Fact Check: Tuning Standard Of A = 440 Hz Was NOT Driven By Nazis And Rockefellers, Nor By 'Desire For Discord'

Fact Check

  • by: Sarah Thompson

STORY UPDATED: check for updates below.

Fact Check: Tuning Standard Of A = 440 Hz Was NOT Driven By Nazis And Rockefellers, Nor By 'Desire For Discord' U.S. Standard

Were the Nazis and the Rockefellers responsible for changing the universal music standard for tuning A from 432 Hz to 440 Hz in 1953? No, that's not true: There are several falsehoods wrapped in this conspiracy about the establishment of this tuning standard, starting with the assertion that 432 Hz was the universal standard before a 440 Hz standard was adopted. It wasn't. There was no universally accepted pitch, and records show tuning across Europe has varied over time from 409 Hz to 457 Hz. (Hz is the designation for "hertz," a unit of frequency equal to one cycle per second. Thus 440 Hz would be 440 cycles per second. The Hz designation came later than the idea of a standard pitch, so the original references to pitch did not use Hz.)

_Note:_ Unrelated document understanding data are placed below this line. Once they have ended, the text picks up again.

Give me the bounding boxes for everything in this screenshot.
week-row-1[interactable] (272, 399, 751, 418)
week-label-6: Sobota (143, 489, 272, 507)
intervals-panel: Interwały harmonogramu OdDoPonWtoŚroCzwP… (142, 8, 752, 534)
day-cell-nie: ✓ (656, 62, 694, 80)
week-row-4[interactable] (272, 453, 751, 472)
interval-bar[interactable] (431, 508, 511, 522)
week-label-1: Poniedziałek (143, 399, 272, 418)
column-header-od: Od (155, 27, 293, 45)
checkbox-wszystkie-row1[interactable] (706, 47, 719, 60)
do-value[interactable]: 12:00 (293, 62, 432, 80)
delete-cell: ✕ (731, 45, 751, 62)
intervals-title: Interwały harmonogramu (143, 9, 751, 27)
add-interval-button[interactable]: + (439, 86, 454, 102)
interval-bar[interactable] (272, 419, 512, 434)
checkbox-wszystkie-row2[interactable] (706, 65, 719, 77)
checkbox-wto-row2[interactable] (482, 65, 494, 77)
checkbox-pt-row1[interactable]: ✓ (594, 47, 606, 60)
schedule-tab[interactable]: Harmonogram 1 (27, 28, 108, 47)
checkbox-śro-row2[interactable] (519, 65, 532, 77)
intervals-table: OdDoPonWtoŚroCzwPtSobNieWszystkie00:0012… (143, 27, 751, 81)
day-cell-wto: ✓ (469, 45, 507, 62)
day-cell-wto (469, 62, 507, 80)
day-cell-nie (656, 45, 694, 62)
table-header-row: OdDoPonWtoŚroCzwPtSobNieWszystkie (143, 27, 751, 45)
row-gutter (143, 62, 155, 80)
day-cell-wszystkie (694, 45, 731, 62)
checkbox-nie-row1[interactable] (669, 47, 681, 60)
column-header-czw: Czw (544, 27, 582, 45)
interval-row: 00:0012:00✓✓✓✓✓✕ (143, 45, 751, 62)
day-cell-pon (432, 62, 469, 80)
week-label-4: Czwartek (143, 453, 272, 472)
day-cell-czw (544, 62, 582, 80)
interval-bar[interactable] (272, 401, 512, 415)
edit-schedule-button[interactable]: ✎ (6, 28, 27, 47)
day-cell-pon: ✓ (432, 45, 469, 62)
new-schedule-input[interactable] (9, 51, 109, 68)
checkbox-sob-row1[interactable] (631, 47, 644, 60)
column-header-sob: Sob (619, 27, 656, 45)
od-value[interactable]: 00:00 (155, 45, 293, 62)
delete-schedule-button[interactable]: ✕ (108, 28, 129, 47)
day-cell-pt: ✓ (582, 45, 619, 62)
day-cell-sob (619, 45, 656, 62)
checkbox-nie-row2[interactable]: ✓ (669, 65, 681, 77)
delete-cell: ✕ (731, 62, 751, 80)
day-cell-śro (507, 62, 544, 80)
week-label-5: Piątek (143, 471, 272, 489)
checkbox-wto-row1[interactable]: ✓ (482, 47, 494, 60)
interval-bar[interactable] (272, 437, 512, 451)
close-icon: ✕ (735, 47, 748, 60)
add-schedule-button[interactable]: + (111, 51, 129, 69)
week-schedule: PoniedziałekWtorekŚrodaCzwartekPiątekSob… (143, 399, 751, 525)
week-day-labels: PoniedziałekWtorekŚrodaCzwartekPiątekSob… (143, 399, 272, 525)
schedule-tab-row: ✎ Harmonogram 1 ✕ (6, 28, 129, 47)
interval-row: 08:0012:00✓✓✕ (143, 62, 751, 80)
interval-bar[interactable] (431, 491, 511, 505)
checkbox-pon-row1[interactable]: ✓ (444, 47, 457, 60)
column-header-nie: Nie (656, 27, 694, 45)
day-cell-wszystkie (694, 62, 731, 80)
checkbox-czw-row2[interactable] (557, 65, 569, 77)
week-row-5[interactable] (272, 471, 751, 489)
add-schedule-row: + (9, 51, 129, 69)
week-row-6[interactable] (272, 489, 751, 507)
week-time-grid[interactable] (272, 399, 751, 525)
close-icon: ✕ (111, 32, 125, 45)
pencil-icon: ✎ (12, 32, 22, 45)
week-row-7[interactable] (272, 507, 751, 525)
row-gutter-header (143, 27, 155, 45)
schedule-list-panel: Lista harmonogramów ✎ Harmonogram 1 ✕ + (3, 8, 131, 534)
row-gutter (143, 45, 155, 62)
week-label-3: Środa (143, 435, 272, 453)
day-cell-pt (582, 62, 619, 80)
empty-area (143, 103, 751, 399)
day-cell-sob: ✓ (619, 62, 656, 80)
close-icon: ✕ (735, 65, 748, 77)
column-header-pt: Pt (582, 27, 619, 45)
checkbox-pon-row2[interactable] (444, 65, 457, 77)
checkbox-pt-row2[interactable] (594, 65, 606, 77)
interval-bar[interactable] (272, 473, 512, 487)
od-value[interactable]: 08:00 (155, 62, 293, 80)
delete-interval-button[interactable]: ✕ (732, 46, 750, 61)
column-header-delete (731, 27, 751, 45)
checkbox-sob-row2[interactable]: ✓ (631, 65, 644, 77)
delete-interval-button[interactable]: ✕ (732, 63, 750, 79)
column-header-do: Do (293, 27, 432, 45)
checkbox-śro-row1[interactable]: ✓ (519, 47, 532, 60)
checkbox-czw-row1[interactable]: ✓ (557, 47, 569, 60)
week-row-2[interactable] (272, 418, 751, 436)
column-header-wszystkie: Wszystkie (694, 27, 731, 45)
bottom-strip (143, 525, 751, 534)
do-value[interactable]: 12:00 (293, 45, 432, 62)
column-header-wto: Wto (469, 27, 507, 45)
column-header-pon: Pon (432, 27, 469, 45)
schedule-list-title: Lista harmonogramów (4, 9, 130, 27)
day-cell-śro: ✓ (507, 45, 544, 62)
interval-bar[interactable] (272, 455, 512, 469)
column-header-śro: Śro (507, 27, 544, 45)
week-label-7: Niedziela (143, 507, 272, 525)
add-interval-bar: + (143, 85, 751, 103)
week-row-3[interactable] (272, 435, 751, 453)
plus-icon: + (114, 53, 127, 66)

There have been several efforts to standardize the tuning pitch going all the way back to 1834 when Johann Scheibler developed the tonometer, the first reliable measure for pitch, and advocated for a standard of 440 cycles per second at the Stuttgart Congress of Physicists where it was adopted -- this became known as the Stuttgart pitch. In 1917 the American Federation of Musicians adopted 440 Hz as the tuning standard for A. This has been reaffirmed several times by a variety of standards and professional organizations over the decades and yet orchestras and musicians may still diverge from this standard.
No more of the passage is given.